1. fluorosilicone in fluorosilicone
2. fluorocarbon in sulfur
3.*nucleic acid/protein (O) in water
4. nucleic acid/protein (N) in ammonia
5. lipid in methane
6. lipid in hydrogen

Of this half dozen, the third only is life-as-we-know-it. Lest you miss it, I’ve marked it with an asterisk.

I originally read about Asimov’s typology in “Man and the Stars”, the collection of discussions on Extraterrestrial contact by the ASTRA group in Scotland published by Duncan Lunan.

A more recent discussion of exotic biochemistry, which inspired Stephen Baxter’s recent depiction of Titanian life in his novel “Ultima”, is found in William Bains’ essay here:

Many Chemistries Could Be Used
to Build Living Systems

[Ref: ASTROBIOLOGY Volume 4, Number 2, 2004 ]

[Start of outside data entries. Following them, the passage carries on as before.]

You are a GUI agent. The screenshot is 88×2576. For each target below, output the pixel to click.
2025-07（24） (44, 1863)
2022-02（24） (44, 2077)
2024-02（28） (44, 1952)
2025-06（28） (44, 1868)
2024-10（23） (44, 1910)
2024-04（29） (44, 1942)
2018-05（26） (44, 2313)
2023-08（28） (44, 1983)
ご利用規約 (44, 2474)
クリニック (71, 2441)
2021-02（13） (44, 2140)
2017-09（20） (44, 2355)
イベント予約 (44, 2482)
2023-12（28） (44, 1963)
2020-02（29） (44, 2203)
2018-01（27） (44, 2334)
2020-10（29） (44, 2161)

In turn Bains’ work led to a collaboration with Sara Seager which provocatively argues for a hydrogen-based photosynthetic life:

Photosynthesis in Hydrogen-Dominated Atmospheres [Open Accesss]

[Ref: Life 2014, 4(4), 716-744; doi:10.3390/life4040716]

…the full implications of which are yet to be explored – the essay was published late last year. One irritating conclusion is that such H2 based biospheres might be very hard to detect remotely.

Another exotic option is the possibility of chlorinic photosynthesis, making chlorine based compounds instead of oxygen as a by-product:

The potential feasibility of chlorinic photosynthesis on exoplanets

[Ref: Astrobiology. 2010 Nov;10(9):953-63. doi: 10.1089/ast.2009.0364]

…though chlorine compounds do tend to be very opaque and may make the surface too dark to sustain life. In his “Manifold” trilogy, book 2 “Space”, Stephen Baxter imagined a world poisoned by the deliberate seeding of its oceans with chlorine producing organisms. If such a photosynthetic pathway is possible, then its spontaneous evolution in our own oceans is a possibility that we might’ve be lucky enough to avoid thus far. Other worlds, maybe not.